Эта последняя декларация Ван Зандта понравилась доктору, и он стал прислушиваться к своему собеседнику с видимым интересом.

— И совсем бы пропал он от отчаянной своей трезвенности, если бы только полковник Картер его не спас, — продолжал свою речь Ван Зандт. — Полковник явился, когда он совсем погибал.

— Погибал? — вскричал Равенел. — Вы хотите сказать, что он тяжко болел?

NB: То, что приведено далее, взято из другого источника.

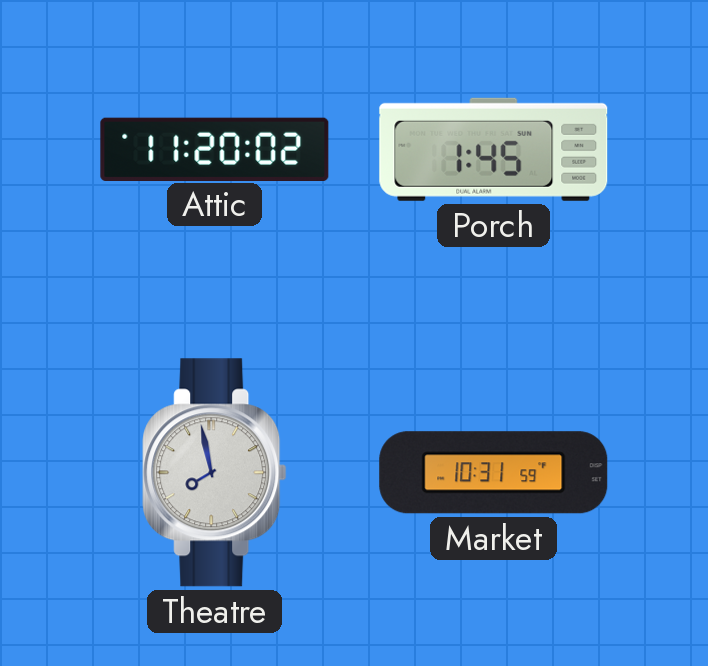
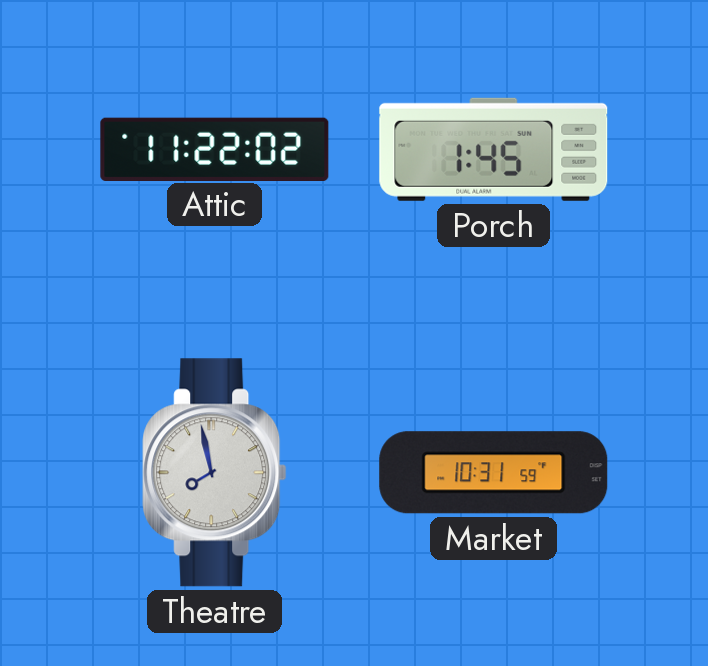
Attic: 11:20 -> 11:22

— Вот именно. Тяжко болел. Совсем погибал, сэр. Ползучая желчно-тифозная лихорадка. И представьте, не хочет принять ни полкапли виски. Принципиально не хочет. Тут полковник ему говорит: «Выпить надо, трам-тарарам!! Надо пить и носить шерстяное белье». А капитан отвечает: «Если сам я буду под мухой, что скажу я своим солдатикам, трам-тарарам?» Это, конечно, не точные были слова его, сэр. Грешен, люблю приукрасить. Это вроде как ломтик лимона в пунше. Полагаю, и вы так считаете, сэр. Так на чем же я кончил? «Как мне взыскивать со своих людей, — говорит капитан, — если сам я буду повинен в том же грехе?» — «А это не их ума дело, повинны вы или нет, — отвечает полковник. — Если солдат ваш напьется и нарушит свой воинский долг, вы с него взыщете. А нарушите службу вы, я с вас взыщу. И солдаты тут вообще ни при чем; рассуждаете не по уставу», — вот что сказал капитану полковник Картер. Это вам офицер, джентльмен и философ, и все в одной оболочке. Старый добрый коньяк и шерстяное белье — вот что спасло капитана, шерстяное белье и старый добрый коньяк из погребов Суле. А то ведь совсем умирал от ночной испарины, сэр. Преопаснейший климат в Луизиане. Вы, наверно, об этом наслышаны. Кстати, кажется, речь у нас шла о полковнике Картере. Вот кто, скажу вам, умеет срывать цветы жизни. У полковника лучший и хлебосольнейший дом во всем городе. И прелестнейшая французская маленькая… козетка.

Ван Зандт нацелился было совсем на другое слово, но вовремя спохватился и вставил свою «козетку». По искрам в глазах Ван Зандта было заметно, что он чрезвычайно доволен проявленной им находчивостью. Подумав, он вознамерился развить свой успех.

— Если бы мне сказали: «Ван Зандт, выбирай», — я предпочел бы, скажу вам, козетку полковника, скорей чем его погоны. Французская маленькая козетка — чего еще надо холостяку? Вы человек светский, и меня понимаете, сэр.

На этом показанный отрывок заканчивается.